Please go line by line and repeat the data below exactly, with no images.

Records to use:
++++

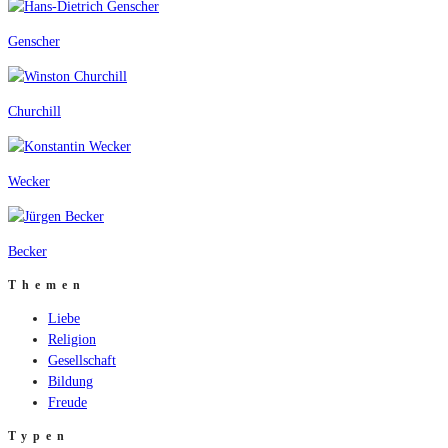
Genscher
Churchill
Wecker
Becker
Themen
Liebe
Religion
Gesellschaft
Bildung
Freude
Typen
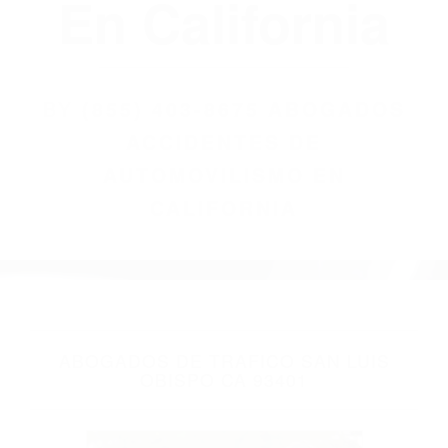
(855) 403-8675
Abogados
Accidentes De
Automovilismo
En California
BY
(855) 403-8675 ABOGADOS
ACCIDENTES DE
AUTOMOVILISMO EN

++++

Output:
Genscher
Churchill
Wecker
Becker
Themen
Liebe
Religion
Gesellschaft
Bildung
Freude
Typen
(855) 403-8675
Abogados
Accidentes De
Automovilismo
En California
BY
(855) 403-8675 ABOGADOS
ACCIDENTES DE
AUTOMOVILISMO EN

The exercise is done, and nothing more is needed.